< back | May 27th, 2008 | forward >
Naomi [userpic]

It was the best of cons; it was the worst of cons

May 27th, 2008 (10:51 pm)

On Sunday night, just before the GoH speeches, someone noted that a bad storm was rolling in and that if any locals wanted to try to beat the storm home, they should probably head out immediately. I turned to [info]jiawen and said, "There's going to be a tornado. They're going to have to evacuate us all to the parking garage. Because that's just how this con has been going."

I was wrong. However, Rachel's phone rang as Maureen was wrapping up her speech, and it turned out to be related to some of the early fallout from the "hey! fat people and trans people are inherently funny, and if I take pictures and post them to the internet, I'll be one of the cool kids!" debacle.

I dodged the norovirus or whatever the hell it was, knock on wood, but my roommate went down with it on Sunday. This was Vandana's very first WisCon. "Does this happen often?" she asked faintly on Sunday night. (Can you imagine a con that offered norovirus as a standard feature? I'm not sure who the hell would go to an annual PlagueCon. Not me.)

Aside from the stomach flu and the troll, it was a great con.

I saw a lot of the usual suspects but also met some really interesting new people.
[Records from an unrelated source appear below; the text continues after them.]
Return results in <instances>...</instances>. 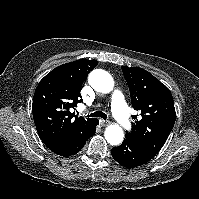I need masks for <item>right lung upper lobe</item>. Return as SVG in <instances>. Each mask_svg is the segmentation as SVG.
Returning <instances> with one entry per match:
<instances>
[{
	"mask_svg": "<svg viewBox=\"0 0 199 199\" xmlns=\"http://www.w3.org/2000/svg\"><path fill=\"white\" fill-rule=\"evenodd\" d=\"M96 60H76L60 65L38 84L32 103L33 118L40 138L75 136L90 126L96 118L74 117L71 108L77 106L80 90Z\"/></svg>",
	"mask_w": 199,
	"mask_h": 199,
	"instance_id": "obj_1",
	"label": "right lung upper lobe"
}]
</instances>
Tamora Pierce is truly awesome on panels -- funny, curmudgeonly, insightful, and intelligent. At the end of the YA Villains panel, she noted that fantasy fiction is one of the few places that concepts like Honor and Duty are discussed so bluntly and openly, and that is why teenagers like it so much; they are idealists, and they believe in honor, and they're hungry for people to talk to them about it. And then she added that it was an honor to be one of the people who got to deliver these stories to them. I got choked up when I would repeat this to my friends, in part because I was thinking of myself as a teenaged reader, and how true this was for me, though I couldn't have articulated that this was some of what I was looking for.
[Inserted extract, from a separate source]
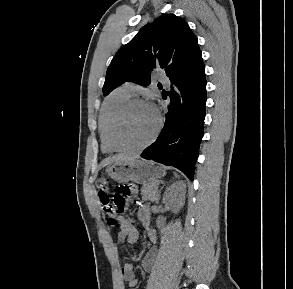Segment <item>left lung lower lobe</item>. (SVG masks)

I also had a really interesting dinner out with a group that included my friend Tracy, a librarian named Hilarie, and author Betsy James; some of that conversation also revolved around what we were looking for as children when reading. Betsy loved the book The Children of Green Knowe as a child, in part because as a white child in Utah, she desperately longed for the sense of deep "my ancestors lived in this same place a thousand years ago" rooted-ness that the children in the story took for granted. I identified with the sense of reading to fulfill an unspoken longing, but I had different preoccupations. The one that came readily to mind was nuclear war; I spent a great deal of my childhood actively fearing a nuclear war, and I sought out post-apocalyptic novels like H.M. Hoover's This Time of Darkness because even when they were dystopic, they at least offered hope that the human race could go on. (Betsy noted that she also feared nuclear war as a child, but something I think boomers don't necessarily grasp about the generational difference here is that by the time I was learning about the nuclear threat, they'd quit doing duck-and-cover drills and instead bluntly told us that there was no point because nothing could save you from The Bomb. Which was true, but when you're six, there's something to be said for a comforting lie.)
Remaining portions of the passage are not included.